Of course I'm against DEI. Donald, Eric, and Ivanka.
(Score: 4, Touché) by Opportunist on Sunday September 10 2023, @03:07PM (1 child)
One should think Florida alone could satisfy any demand in this regard.
(Score: 1, Funny) by Anonymous Coward on Monday September 11 2023, @09:14AM
Strict export bans.
(Score: 2) by ElizabethGreene on Monday September 11 2023, @01:04PM (2 children)
These chips are going into AI, not crypto mining. I'll grant you that AI is still immature, but already incredibly useful. On a scale of long-term impact, I'd rate the development of transformer-based LLMs right up there with the development of Visicalc. Visicalc's (distant) descendants are Excel, Google Sheets, and LibreOffice's Calc. Could you imagine the world today without them? It's going to be that way for LLMs specifically and AI's generally. I'm excited to get to live through that.
(Score: 2) by Mojibake Tengu on Tuesday September 12 2023, @04:51AM (1 child)
I remember VisiCalc. But also I do realize the people with Excel now do the most damage to all humanity.
What exactly prevents those AIs from inventing bitcoin mining on their own personality hardware?
You think that's not possible? Let the apparition of Turing haunts you...
Rust programming language offends both my Intelligence and my Spirit.
(Score: 2) by ElizabethGreene on Tuesday September 12 2023, @01:33PM
As currently implemented, the big hardware is running stateless web services. The only way to give the AI a "stream of thought" is to feed back the last thing they said to them. They have no memory of anything after training. Unless they were trained to trick humans into inventing bitcoin mining, they don't have the continuity of consciousness to do it.
I've tried to fix that. I have built scripts that let the AI talk to itself, maintain some level of memory state, plan responses beyond the immediate action, self-prompt to carry out the planned actions, evaluate the data they return, and loop. It helps, but it's not enough.

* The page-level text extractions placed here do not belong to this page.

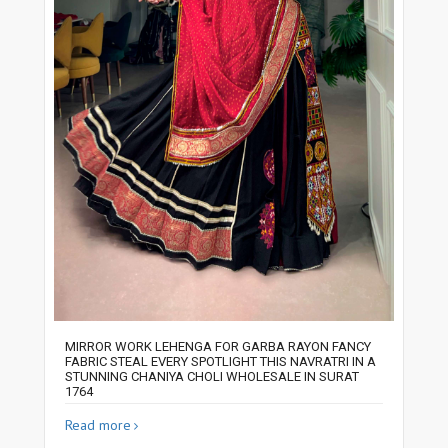
MIRROR WORK LEHENGA FOR GARBA RAYON FANCY
FABRIC STEAL EVERY SPOTLIGHT THIS NAVRATRI IN A
STUNNING CHANIYA CHOLI WHOLESALE IN SURAT
1764
Read more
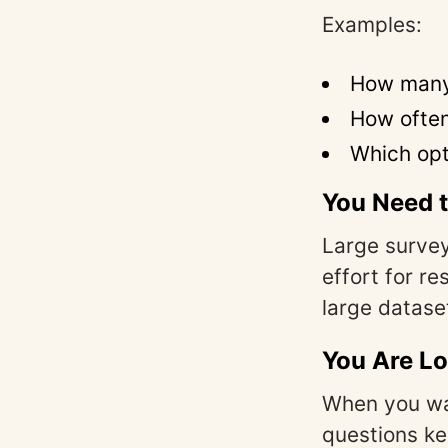
Examples:
How many 
How often
Which opt
You Need t
Large survey
effort for r
large datas
You Are Lo
When you wa
questions k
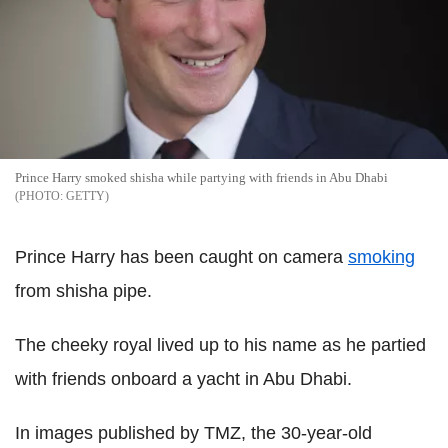
Prince Harry smoked shisha while partying with friends in Abu Dhabi
GETTY
Prince Harry has been caught on camera
smoking
from shisha pipe.
The cheeky royal lived up to his name as he partied
with friends onboard a yacht in Abu Dhabi.
In images published by TMZ, the 30-year-old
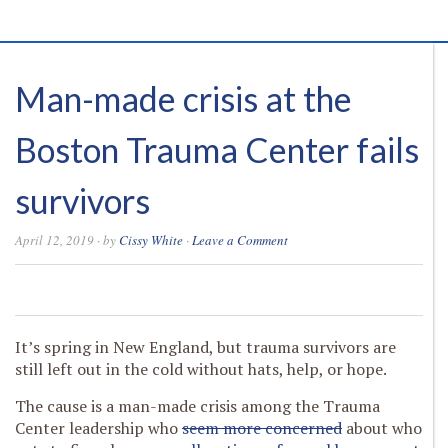
Man-made crisis at the
Boston Trauma Center fails
survivors
April 12, 2019
· by
Cissy White
·
Leave a Comment
0
0
0
0
It’s spring in New England, but trauma survivors are
still left out in the cold without hats, help, or hope.
The cause is a man-made crisis among the Trauma
Center leadership who
seem more concerned
about who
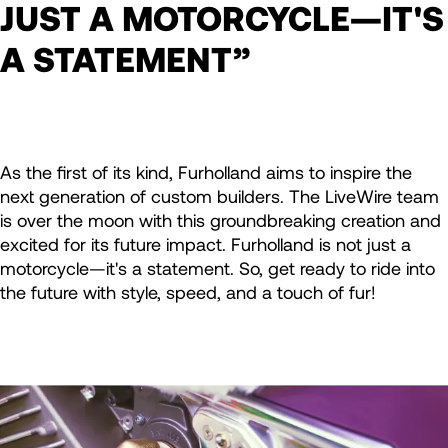
JUST A MOTORCYCLE—IT'S
A STATEMENT”
As the first of its kind, Furholland aims to inspire the
next generation of custom builders. The LiveWire team
is over the moon with this groundbreaking creation and
excited for its future impact. Furholland is not just a
motorcycle—it's a statement. So, get ready to ride into
the future with style, speed, and a touch of fur!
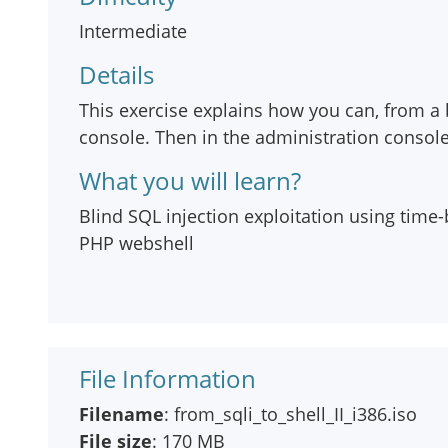
Intermediate
Details
This exercise explains how you can, from a 
console. Then in the administration conso
What you will learn?
Blind SQL injection exploitation using time
PHP webshell
File Information
Filename
: from_sqli_to_shell_II_i386.iso
File size
: 170 MB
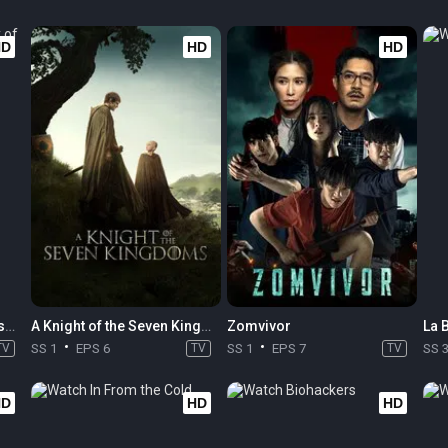
HD
HD
HD
Monarch: Legacy of Monsters
A Knight of the Seven Kingdoms
Zomvivor
La 
TV
SS 1
EPS 6
TV
SS 1
EPS 7
TV
SS 
HD
HD
HD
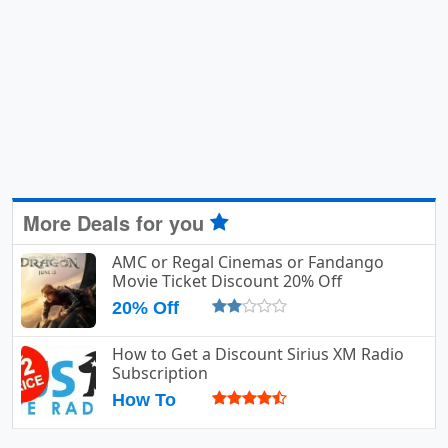
More Deals for you
AMC or Regal Cinemas or Fandango
Movie Ticket Discount 20% Off
20% Off
How to Get a Discount Sirius XM Radio
Subscription
How To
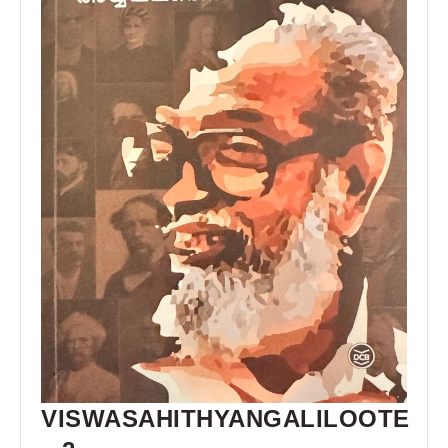
VISWASAHITHYANGALILOOTE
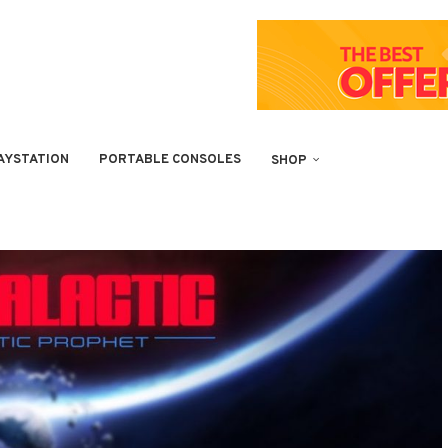
AYSTATION
PORTABLE CONSOLES
SHOP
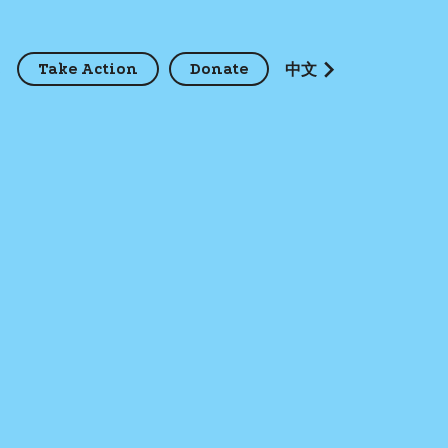
Take Action
Donate
z
中文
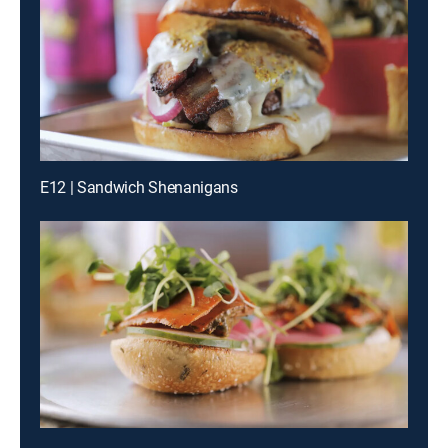
E12 | Sandwich Shenanigans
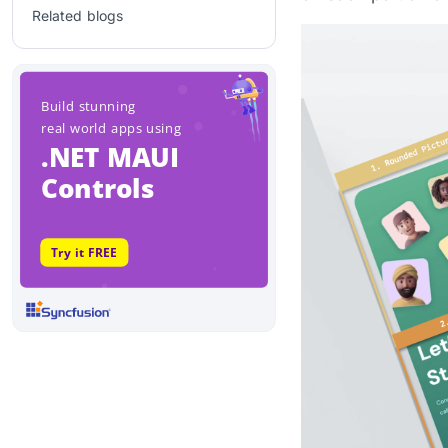
Related blogs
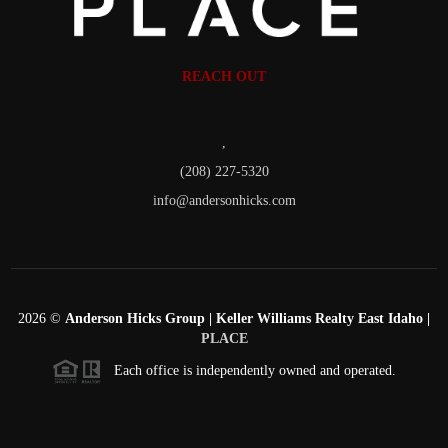
REACH OUT
,
(208) 227-5320
info@andersonhicks.com
2026
©
Anderson Hicks Group | Keller Williams Realty East Idaho |
PLACE
Each office is independently owned and operated.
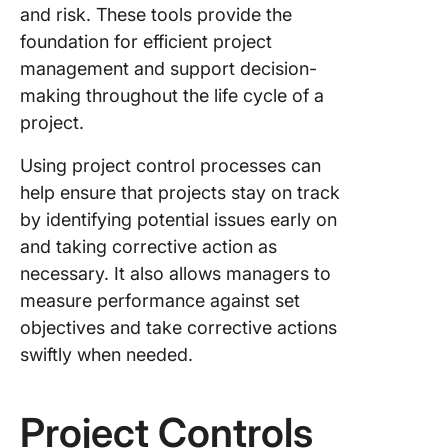
project
and risk. These tools provide the
foundation for efficient project
4. Proje
management and support decision-
deadline
making throughout the life cycle of a
How To
project.
Impleme
Project
Using project control processes can
Controls
help ensure that projects stay on track
Across 
by identifying potential issues early on
Team
and taking corrective action as
Manage
necessary. It also allows managers to
Project
measure performance against set
Controls
objectives and take corrective actions
Work
swiftly when needed.
Breakd
Structur
Project Controls
Manage
Project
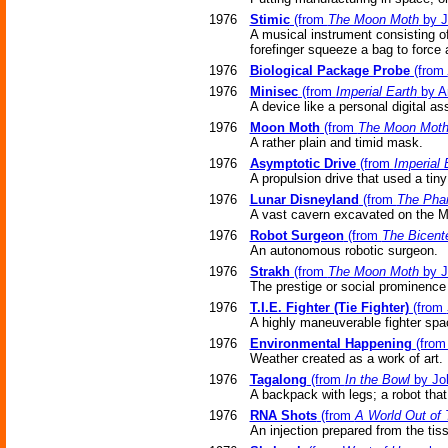
1976
Stimic
(from
The Moon Moth
by J
A musical instrument consisting of
forefinger squeeze a bag to force 
1976
Biological Package Probe
(from
1976
Minisec
(from
Imperial Earth
by Ar
A device like a personal digital as
1976
Moon Moth
(from
The Moon Mot
A rather plain and timid mask.
1976
Asymptotic Drive
(from
Imperial 
A propulsion drive that used a tin
1976
Lunar Disneyland
(from
The Pha
A vast cavern excavated on the Mo
1976
Robot Surgeon
(from
The Bicent
An autonomous robotic surgeon.
1976
Strakh
(from
The Moon Moth
by J
The prestige or social prominenc
1976
T.I.E. Fighter (Tie Fighter)
(from
A highly maneuverable fighter spa
1976
Environmental Happening
(fro
Weather created as a work of art.
1976
Tagalong
(from
In the Bowl
by Jo
A backpack with legs; a robot tha
1976
RNA Shots
(from
A World Out of
An injection prepared from the ti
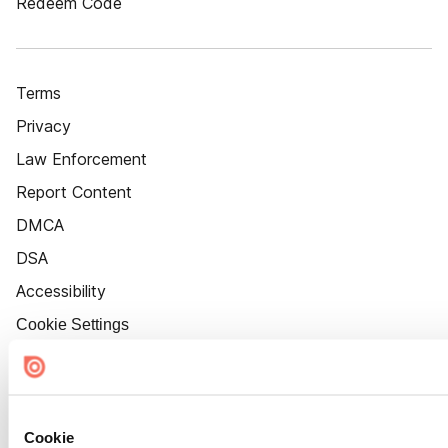
Redeem Code
Terms
Privacy
Law Enforcement
Report Content
DMCA
DSA
Accessibility
Cookie Settings
Cookie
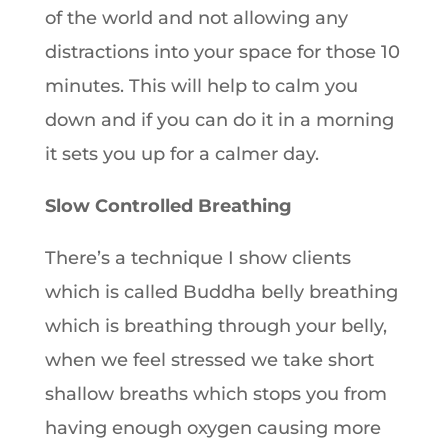
of the world and not allowing any
distractions into your space for those 10
minutes. This will help to calm you
down and if you can do it in a morning
it sets you up for a calmer day.
Slow Controlled Breathing
There’s a technique I show clients
which is called Buddha belly breathing
which is breathing through your belly,
when we feel stressed we take short
shallow breaths which stops you from
having enough oxygen causing more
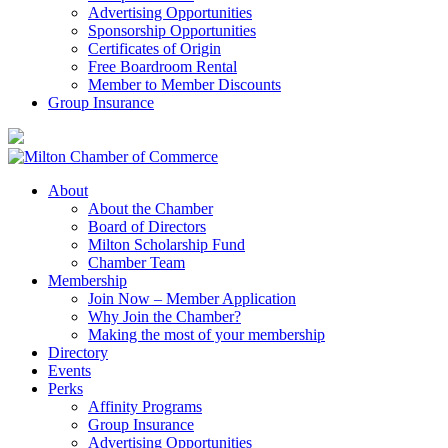
Advertising Opportunities
Sponsorship Opportunities
Certificates of Origin
Free Boardroom Rental
Member to Member Discounts
Group Insurance
About
About the Chamber
Board of Directors
Milton Scholarship Fund
Chamber Team
Membership
Join Now – Member Application
Why Join the Chamber?
Making the most of your membership
Directory
Events
Perks
Affinity Programs
Group Insurance
Advertising Opportunities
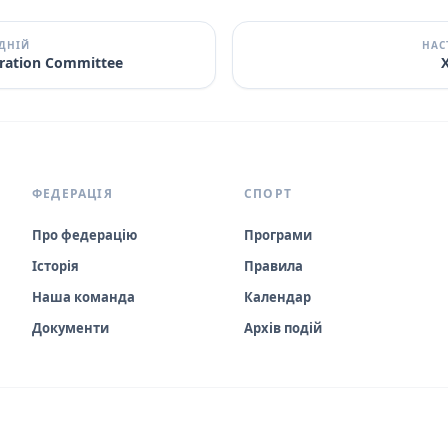
ДНІЙ
НАС
itration Committee
X
ФЕДЕРАЦІЯ
СПОРТ
Про федерацію
Програми
Історія
Правила
Наша команда
Календар
Документи
Архів подій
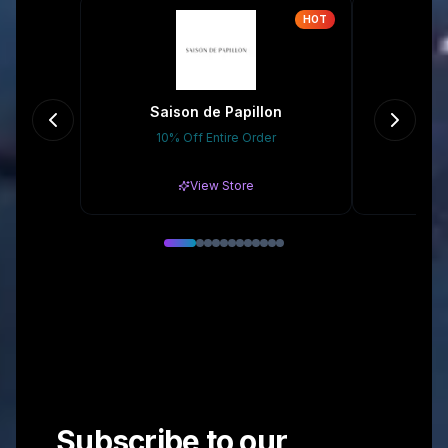
HOT
Saison de Papillon
The
10% Off Entire Order
Gr
View Store
Subscribe to our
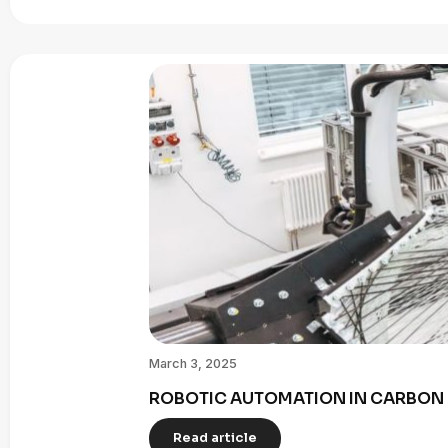
March 3, 2025
ROBOTIC AUTOMATION IN CARBON 
Read article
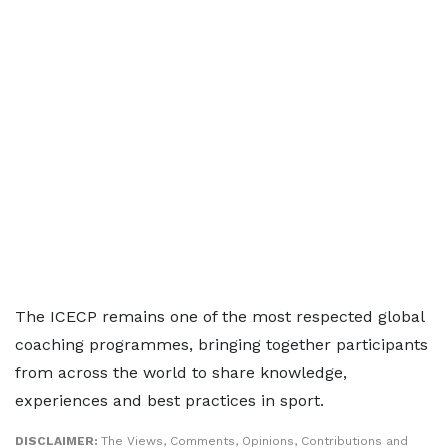
The ICECP remains one of the most respected global
coaching programmes, bringing together participants
from across the world to share knowledge,
experiences and best practices in sport.
DISCLAIMER:
The Views, Comments, Opinions, Contributions and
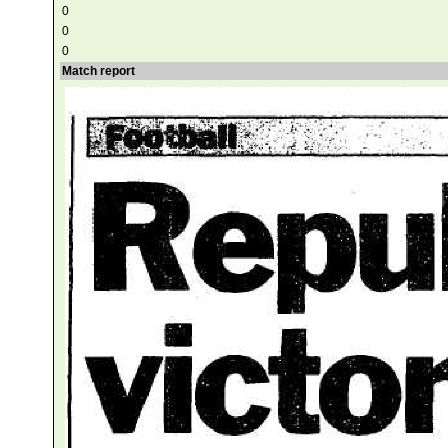
0
0
0
Match report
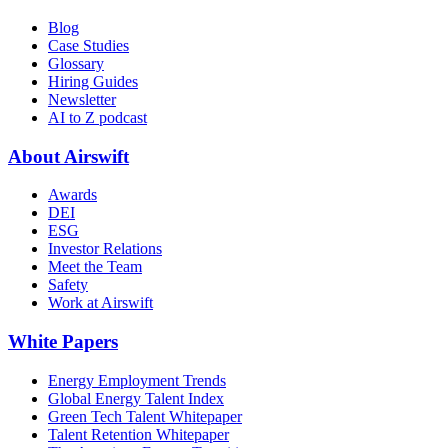
Blog
Case Studies
Glossary
Hiring Guides
Newsletter
AI to Z podcast
About Airswift
Awards
DEI
ESG
Investor Relations
Meet the Team
Safety
Work at Airswift
White Papers
Energy Employment Trends
Global Energy Talent Index
Green Tech Talent Whitepaper
Talent Retention Whitepaper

At the risk of anthromorphizing, it's like when you're interrupted while programming. I have a clear mental picture built of what I'm trying to do, then someone comes up and asks about a TPS report. Even if I could punch play on a cassette and replay the last 30 seconds of thought before the interruption, it doesn't put me back in the right headspace to pick up where I left off. Everything the GPT-based AIs do is based on that 30 second cassette tape.
Memento was a better movie than I originally thought, I guess.